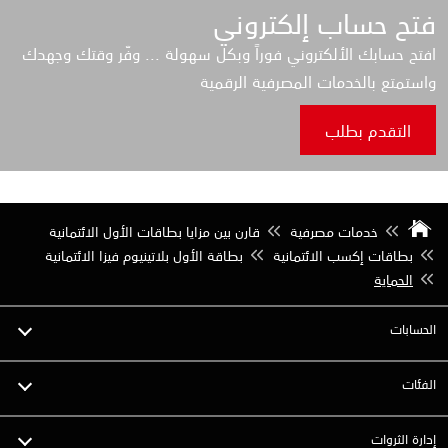
فتح حساب إلكتروني
افتح حسابك الألكتروني فوراً وبكل سهولة ... وفّر وقتك وجهدك
واستمتع بالخدمات المصرفية الرقمية
التقدم بطلب
خدمات مصرفية
قارن بين مزايا بطاقات الأول الائتمانية
بطاقات إكسب الائتمانية
بطاقة الأول بلاتينيوم فيزا الائتمانية
الحماية
الحسابات
الفئات
إدارة الثروات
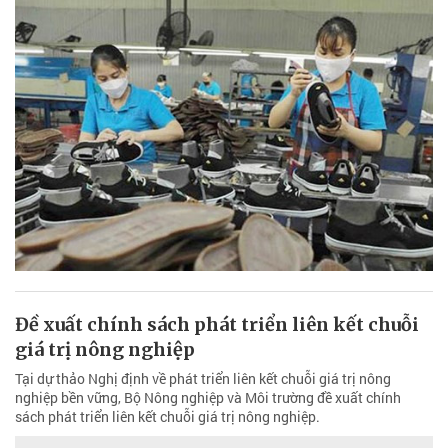
Đề xuất chính sách phát triển liên kết chuỗi
giá trị nông nghiệp
Tại dự thảo Nghị định về phát triển liên kết chuỗi giá trị nông
nghiệp bền vững, Bộ Nông nghiệp và Môi trường đề xuất chính
sách phát triển liên kết chuỗi giá trị nông nghiệp.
##############################
### PROBLEM TO WORK ON
Every line in the records above that contains the word "الأول" should be copied out.

### EXERCISE ANSWER
قارن بين مزايا بطاقات الأول الائتمانية
بطاقة الأول بلاتينيوم فيزا الائتمانية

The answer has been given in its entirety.